* TASK REQUIREMENTS
For each line in the data below that has the word "prenos", copy that line.
**** SOURCE DATA
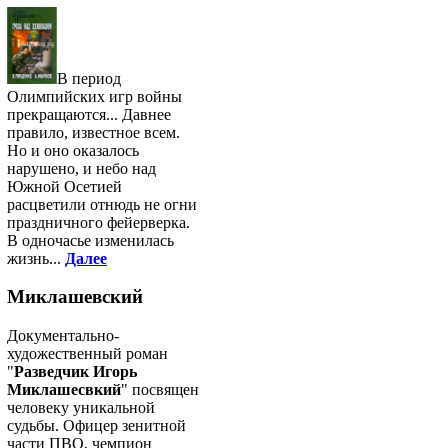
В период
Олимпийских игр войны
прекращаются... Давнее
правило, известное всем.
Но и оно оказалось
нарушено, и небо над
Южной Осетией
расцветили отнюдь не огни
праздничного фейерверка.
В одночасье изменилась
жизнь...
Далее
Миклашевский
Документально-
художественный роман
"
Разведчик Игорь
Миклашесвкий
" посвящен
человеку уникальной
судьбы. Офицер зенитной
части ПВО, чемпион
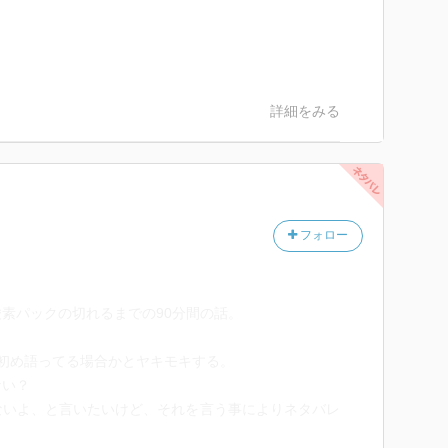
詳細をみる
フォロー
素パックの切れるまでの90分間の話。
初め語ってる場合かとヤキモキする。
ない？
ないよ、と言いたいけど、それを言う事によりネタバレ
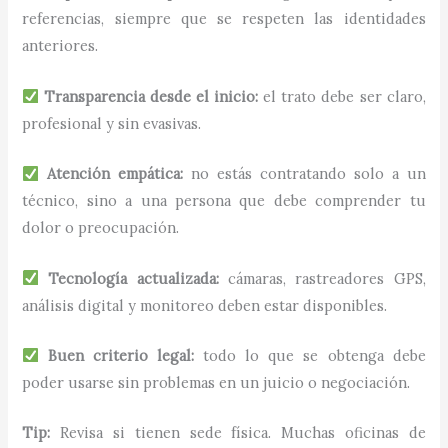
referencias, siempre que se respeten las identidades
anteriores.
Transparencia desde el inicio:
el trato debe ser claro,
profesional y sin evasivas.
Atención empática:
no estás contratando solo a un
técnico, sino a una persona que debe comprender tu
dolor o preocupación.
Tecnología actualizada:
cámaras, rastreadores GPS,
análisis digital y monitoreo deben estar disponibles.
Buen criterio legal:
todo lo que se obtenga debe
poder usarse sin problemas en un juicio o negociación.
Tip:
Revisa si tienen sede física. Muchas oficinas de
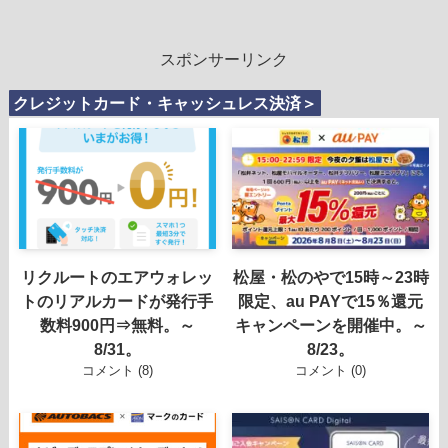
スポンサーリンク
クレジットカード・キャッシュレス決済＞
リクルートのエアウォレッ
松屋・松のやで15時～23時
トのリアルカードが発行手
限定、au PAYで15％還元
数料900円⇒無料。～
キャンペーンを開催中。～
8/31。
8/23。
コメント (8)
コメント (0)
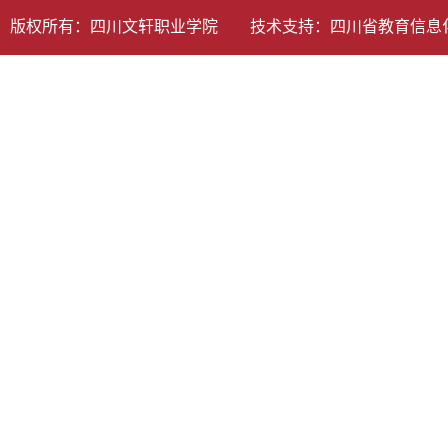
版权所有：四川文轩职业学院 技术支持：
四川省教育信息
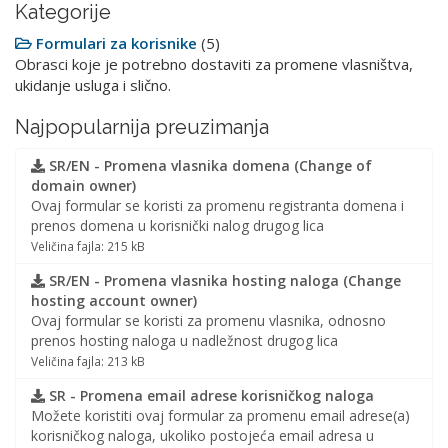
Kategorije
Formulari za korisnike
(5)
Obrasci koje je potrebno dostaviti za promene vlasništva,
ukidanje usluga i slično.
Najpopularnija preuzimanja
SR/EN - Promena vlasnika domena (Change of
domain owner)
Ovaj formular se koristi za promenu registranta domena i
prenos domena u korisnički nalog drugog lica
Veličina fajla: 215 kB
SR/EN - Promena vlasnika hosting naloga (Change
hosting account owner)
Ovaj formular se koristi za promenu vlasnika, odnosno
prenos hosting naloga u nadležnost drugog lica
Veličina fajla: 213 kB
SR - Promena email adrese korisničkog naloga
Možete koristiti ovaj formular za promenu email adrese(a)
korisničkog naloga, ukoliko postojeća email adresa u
********
* RESPONSE AREA
prenos domena u korisnički nalog drugog lica
prenos hosting naloga u nadležnost drugog lica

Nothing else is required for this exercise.